**Description of the task**
Look for the word "RECURSOS" in the records, and copy each line where it appears.
########
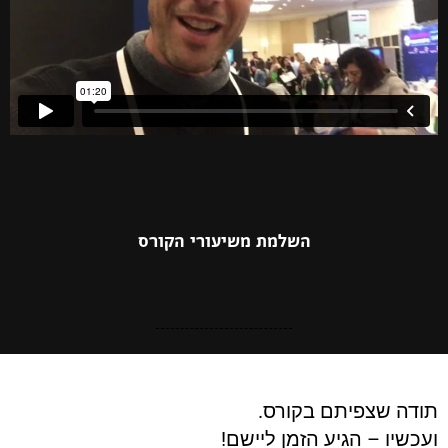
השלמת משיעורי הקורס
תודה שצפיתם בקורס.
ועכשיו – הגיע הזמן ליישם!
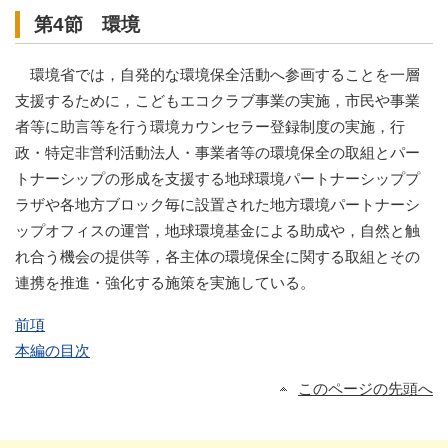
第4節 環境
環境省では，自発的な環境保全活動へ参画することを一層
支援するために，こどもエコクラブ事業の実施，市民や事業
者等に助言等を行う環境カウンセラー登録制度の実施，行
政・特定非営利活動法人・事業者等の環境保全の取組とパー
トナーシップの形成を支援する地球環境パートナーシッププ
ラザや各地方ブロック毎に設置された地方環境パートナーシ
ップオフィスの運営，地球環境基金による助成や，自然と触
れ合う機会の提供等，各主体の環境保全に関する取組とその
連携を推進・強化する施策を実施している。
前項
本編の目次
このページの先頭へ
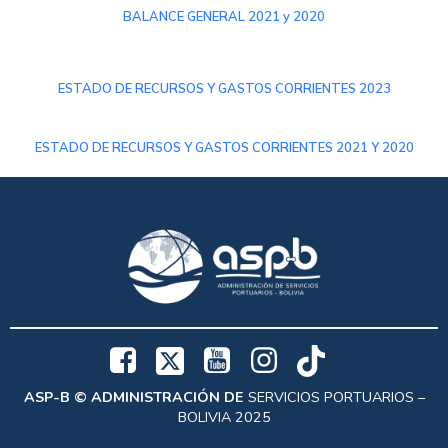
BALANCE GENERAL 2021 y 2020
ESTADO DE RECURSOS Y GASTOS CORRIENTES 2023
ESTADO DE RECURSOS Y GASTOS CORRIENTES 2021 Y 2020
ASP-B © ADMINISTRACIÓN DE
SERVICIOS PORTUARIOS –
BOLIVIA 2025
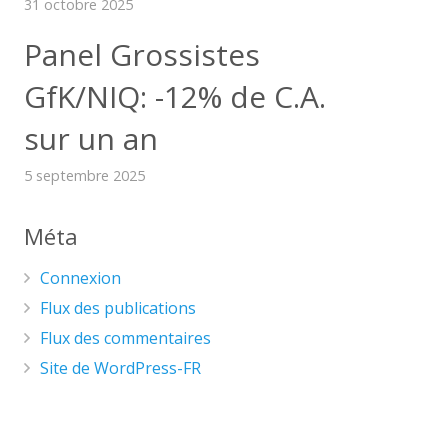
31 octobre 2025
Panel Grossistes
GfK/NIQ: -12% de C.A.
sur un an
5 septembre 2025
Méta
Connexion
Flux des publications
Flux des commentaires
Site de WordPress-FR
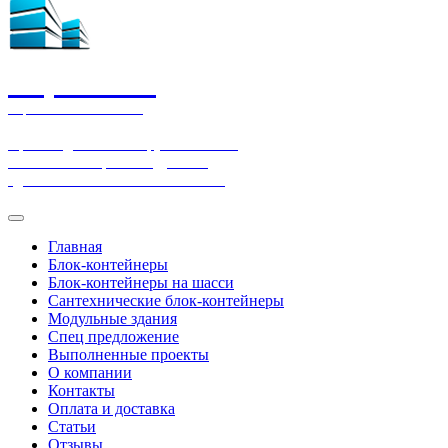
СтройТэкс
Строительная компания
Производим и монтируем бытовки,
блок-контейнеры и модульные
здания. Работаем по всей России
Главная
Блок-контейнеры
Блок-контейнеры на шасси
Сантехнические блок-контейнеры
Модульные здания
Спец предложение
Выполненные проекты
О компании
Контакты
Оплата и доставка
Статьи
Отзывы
########
**Answer for this exercise**
ESTADO DE RECURSOS Y GASTOS CORRIENTES 2023
ESTADO DE RECURSOS Y GASTOS CORRIENTES 2021 Y 2020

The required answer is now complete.